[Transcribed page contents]
=== Begin Enclosure ===

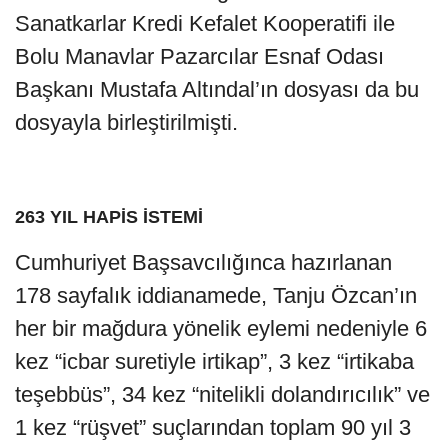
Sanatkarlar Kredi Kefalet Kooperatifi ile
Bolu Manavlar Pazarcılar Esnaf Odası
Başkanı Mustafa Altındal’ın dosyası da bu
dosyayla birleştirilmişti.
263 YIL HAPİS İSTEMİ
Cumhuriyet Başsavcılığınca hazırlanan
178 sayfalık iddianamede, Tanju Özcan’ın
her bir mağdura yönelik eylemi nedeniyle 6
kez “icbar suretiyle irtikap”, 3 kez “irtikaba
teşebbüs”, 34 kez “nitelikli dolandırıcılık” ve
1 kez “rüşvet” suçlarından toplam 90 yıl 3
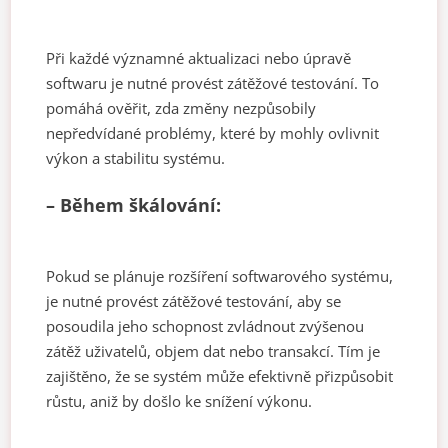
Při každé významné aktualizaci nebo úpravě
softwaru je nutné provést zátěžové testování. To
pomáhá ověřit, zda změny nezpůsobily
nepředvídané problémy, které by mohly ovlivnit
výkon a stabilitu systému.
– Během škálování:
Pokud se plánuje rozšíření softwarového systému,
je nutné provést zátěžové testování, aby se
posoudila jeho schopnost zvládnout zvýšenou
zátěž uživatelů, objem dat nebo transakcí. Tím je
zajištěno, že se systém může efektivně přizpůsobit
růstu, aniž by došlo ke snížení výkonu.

=== End Enclosure ===
=== Begin Enclosure ===

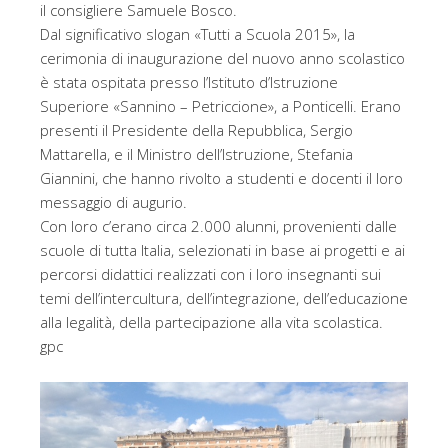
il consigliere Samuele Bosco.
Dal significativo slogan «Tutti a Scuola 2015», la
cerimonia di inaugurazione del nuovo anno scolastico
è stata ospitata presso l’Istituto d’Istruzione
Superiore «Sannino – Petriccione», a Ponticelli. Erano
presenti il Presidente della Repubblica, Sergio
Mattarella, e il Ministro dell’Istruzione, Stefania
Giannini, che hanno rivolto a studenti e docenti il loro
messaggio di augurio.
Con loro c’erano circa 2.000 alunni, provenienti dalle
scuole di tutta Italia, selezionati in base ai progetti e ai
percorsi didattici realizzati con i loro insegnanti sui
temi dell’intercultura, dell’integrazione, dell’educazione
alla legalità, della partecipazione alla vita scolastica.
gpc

=== End Enclosure ===
=== Begin Enclosure ===

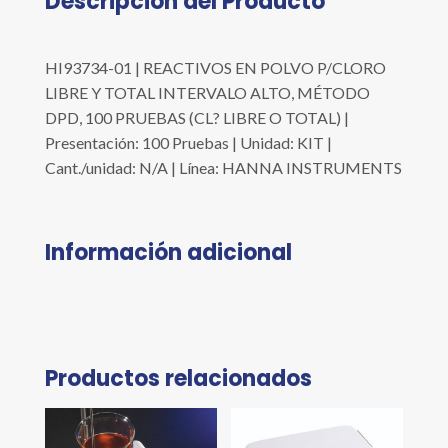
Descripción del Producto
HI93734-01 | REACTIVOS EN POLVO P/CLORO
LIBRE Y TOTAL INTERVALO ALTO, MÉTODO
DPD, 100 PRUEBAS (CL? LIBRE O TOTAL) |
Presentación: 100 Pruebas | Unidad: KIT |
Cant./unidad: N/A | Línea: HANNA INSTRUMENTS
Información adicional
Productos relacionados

=== End Enclosure ===

» **What to work on**
Your task for the entries above: copy exactly the span starting with the line with "DPD, 100 PRUEBAS (CL? LIBRE O TOTAL) |" and going on through the line with "Productos relacionados", both lines included, and nothing else.

» **Output of the exercise**
DPD, 100 PRUEBAS (CL? LIBRE O TOTAL) |
Presentación: 100 Pruebas | Unidad: KIT |
Cant./unidad: N/A | Línea: HANNA INSTRUMENTS
Información adicional
Productos relacionados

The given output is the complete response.